Her brow furrowed at the mention of Mugroba and lying, wondering what that had to do with anything. She also had to admit that the dreaminess in Niccolette’s face was rather perturbing. Actually there was something in her voice that made the hair on the back of the diplomat’s neck stand on end. She had no idea why but there was something off about it. The reason for the seeming shift in topic made sense now though, a parallel drawn between how the Mugrobi handled the matter of lying and the layers to Hoxian society. Drezda didn’t know what to reply to that specifically so she simply hummed, finding the rim of her glass against her lips before she could even think about it. She was beginning to feel a bit warm and slightly untethered, the speed at which she was drinking probably a contributing factor.

Her eyes found the Bastian’s as she voiced her question, the young woman hesitating on her clarifying question when she saw the moisture that clung to her lashes. She’d been crying — or on the verge of doing so — but when had that happened. Drezda didn’t understand how those tears had manifested but it made her uncomfortable, the mona around her vibrating, a discordant note that didn’t show on her features.

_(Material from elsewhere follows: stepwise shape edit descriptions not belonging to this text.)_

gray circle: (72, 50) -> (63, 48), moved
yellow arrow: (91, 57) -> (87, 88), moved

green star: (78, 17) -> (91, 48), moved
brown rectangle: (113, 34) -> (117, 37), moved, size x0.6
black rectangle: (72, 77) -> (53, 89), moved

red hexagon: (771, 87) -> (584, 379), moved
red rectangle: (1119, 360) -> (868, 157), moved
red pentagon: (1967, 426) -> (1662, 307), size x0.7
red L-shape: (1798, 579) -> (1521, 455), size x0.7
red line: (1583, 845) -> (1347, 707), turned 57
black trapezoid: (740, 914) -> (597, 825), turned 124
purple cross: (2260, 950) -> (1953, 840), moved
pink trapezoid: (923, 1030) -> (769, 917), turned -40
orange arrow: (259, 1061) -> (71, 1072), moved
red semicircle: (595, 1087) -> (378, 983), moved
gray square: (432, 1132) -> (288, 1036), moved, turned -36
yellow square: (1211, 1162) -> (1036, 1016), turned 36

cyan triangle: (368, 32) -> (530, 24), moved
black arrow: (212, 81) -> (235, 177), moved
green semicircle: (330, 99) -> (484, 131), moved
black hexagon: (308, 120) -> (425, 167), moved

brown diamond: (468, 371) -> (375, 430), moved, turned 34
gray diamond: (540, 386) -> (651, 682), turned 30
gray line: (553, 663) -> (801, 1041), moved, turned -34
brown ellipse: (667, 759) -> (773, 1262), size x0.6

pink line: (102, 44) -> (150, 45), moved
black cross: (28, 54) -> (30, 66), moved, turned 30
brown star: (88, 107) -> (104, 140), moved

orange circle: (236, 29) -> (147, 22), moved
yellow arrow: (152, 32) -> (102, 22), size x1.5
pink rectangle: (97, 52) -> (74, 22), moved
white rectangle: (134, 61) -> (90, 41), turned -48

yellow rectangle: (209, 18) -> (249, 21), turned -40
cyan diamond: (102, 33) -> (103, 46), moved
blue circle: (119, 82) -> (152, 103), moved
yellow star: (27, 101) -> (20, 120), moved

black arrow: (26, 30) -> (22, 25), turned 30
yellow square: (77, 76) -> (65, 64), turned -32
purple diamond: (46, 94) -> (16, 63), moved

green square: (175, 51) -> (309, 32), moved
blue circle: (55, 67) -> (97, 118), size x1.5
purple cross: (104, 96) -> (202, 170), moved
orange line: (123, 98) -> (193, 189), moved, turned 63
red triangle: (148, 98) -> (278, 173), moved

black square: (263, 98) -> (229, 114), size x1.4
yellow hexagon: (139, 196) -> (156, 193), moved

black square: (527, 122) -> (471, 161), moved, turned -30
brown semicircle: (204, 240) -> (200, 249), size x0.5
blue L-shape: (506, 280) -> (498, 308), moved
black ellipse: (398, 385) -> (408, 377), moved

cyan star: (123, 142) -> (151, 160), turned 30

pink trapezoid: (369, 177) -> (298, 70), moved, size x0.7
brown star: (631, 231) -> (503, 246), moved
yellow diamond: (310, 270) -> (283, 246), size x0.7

She licked her lips with care, gaze flashing briefly to her glass to check its contents before returning to Niccolette. She was beginning to think that she’d been overly hasty before in her decision that they could remain; she didn’t think that the other was in a good state and it might well be the fault of the alcohol — or the company!

“I think… they can be one or the other but often both at the same time, both Hox and what it produces,” she explained slowly, raising her glass and chugging half of what remained. Wine was not a suitable beverage for such behaviour, feeling acidic in her gullet and inclined to come right back up it again. She hiccupped, pressing fingers to the base of her throat as she waited for things to settle.

“The main thing about Hox is that it can be full of contradictions and overlap. That’s where the complexity comes from and… I think that’s what I am: contradictory. As for you…”

She swallowed the last of her drink with one large gulp and a grimace, setting the glass down delicately. Her hands found the tabletop and used it to support her as she levered herself to her feet.

“I think you’ve had enough to drink here. I think we should leave, don’t you?”

Her words made it sound like a suggestion but her tone was firm. She offered the other woman her hand.